Unix timestamp for this post.

Type:int
datetime

Datetime time of this post.

Type:datetime.datetime
first_file

The first file of the post.

Type:File
all_files[source]

Returns the File objects of all files in the post.

Type:File
extra_files[source]

Returns the File objects of all extra files in the post, if any.

Type:File
has_file

Whether this post has a file attached to it.

Type:bool
has_extra_files

Whether this post has more than one file attached to it.

Type:bool
url

URL of this post.

Type:string
Undefined Attributes (Not implemented in 8chan API. Do not use.):
poster_id (int): Poster ID. file_deleted (bool): Whether the file attached to this post was deleted after being posted. semantic_url (string): URL of this post, with the thread’s ‘semantic’ component. semantic_slug (string): This post’s ‘semantic slug’.

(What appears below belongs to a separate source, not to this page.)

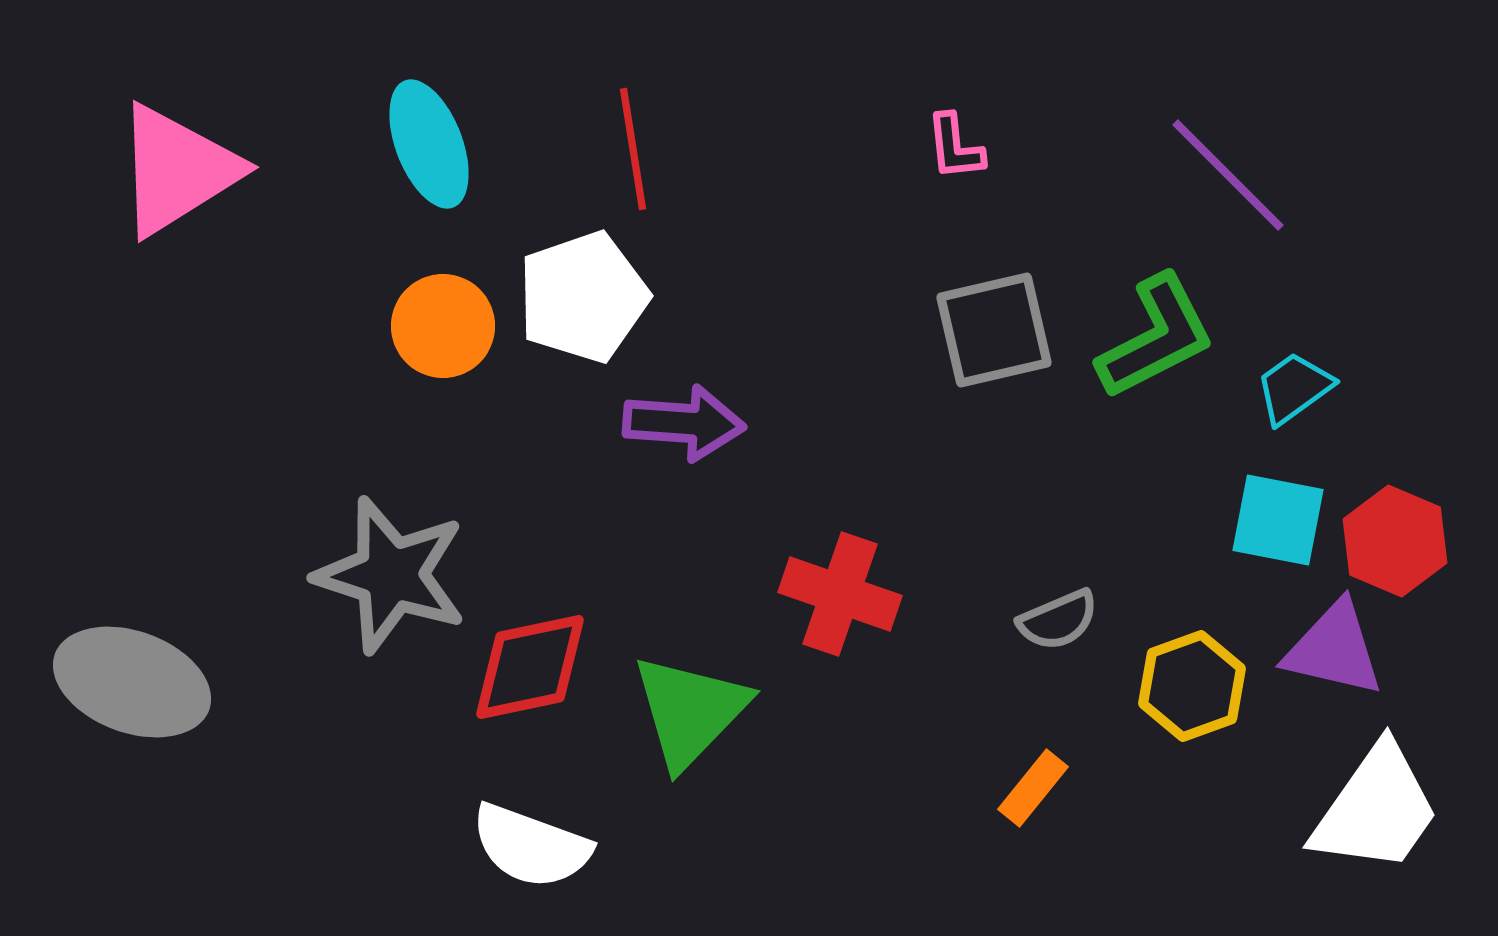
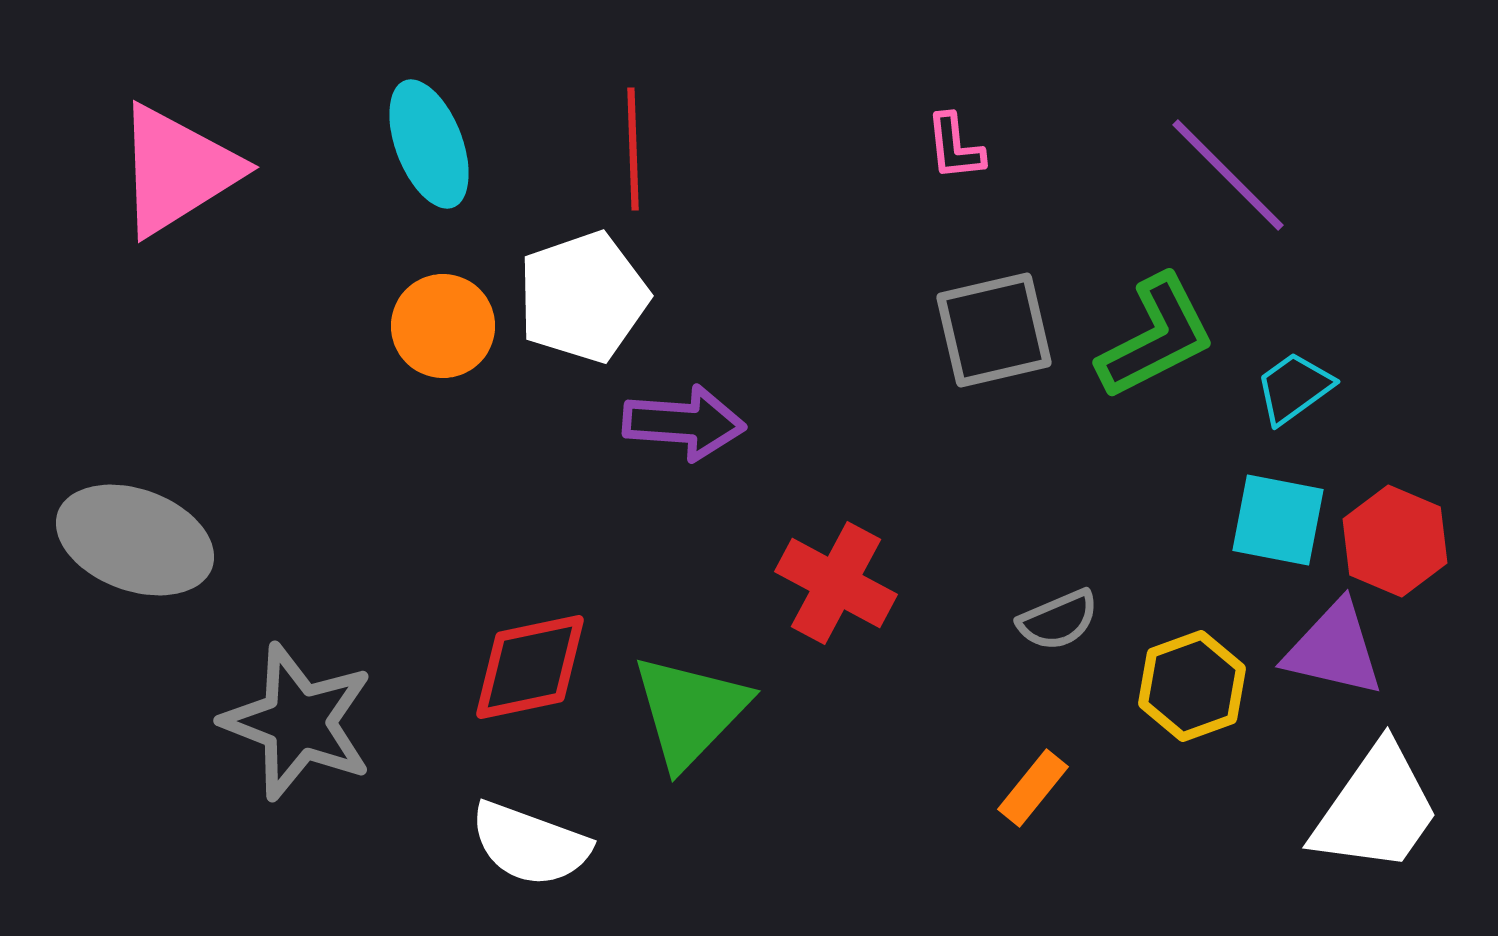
red line: rotated 7 degrees clockwise
gray star: moved 93 px left, 147 px down; rotated 3 degrees clockwise
red cross: moved 4 px left, 11 px up; rotated 9 degrees clockwise
gray ellipse: moved 3 px right, 142 px up
white semicircle: moved 1 px left, 2 px up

Post objects are not instantiated directly, but through a py8chan.Thread object with an attribute like py8chan.Thread.all_posts.

py8chan.File – 8chan File

py8chan.Post allows for standard access to a 4chan file. This provides programs with a complete File object that contains all metadata about the 4chan file, and makes migration easy if 4chan ever makes multiple files in one Post possible (as 8chan does).

Basic Usage

class py8chan.File(post, data)[source]

Represents File objects and their thumbnails.

Constructor:
post (py8chan.Post) - parent Post object. data (dict) - The post or extra_files dict from the 8chan API.
file_md5

MD5 hash of the file attached to this post.

Type:string
file_md5_hex

Hex-encoded MD5 hash of the file attached to this post.

Type:string
filename_original

Original name of the file attached to this post.

Type:string
filename

Filename of the file attached to this post.

Type:string
file_url

URL of the file attached to this post.

Type:string
file_extension

Extension of the file attached to this post. Eg: png, webm, etc.

Type:string
file_size

Size of the file attached to this post.

Type:int
file_width

Width of the file attached to this post.

Type:int
file_height

Height of the file attached to this post.

Type:int
thumbnail_width

Width of the thumbnail attached to this post.

Type:int
thumbnail_height

Height of the thumbnail attached to this post.

Type:int
thumbnail_fname

Filename of the thumbnail attached to this post.

Type:string
thumbnail_url

URL of the thumbnail attached to this post.

Type:string

File objects are not instantiated directly, but through a py8chan.File object with an attribute like py8chan.Post.first_file.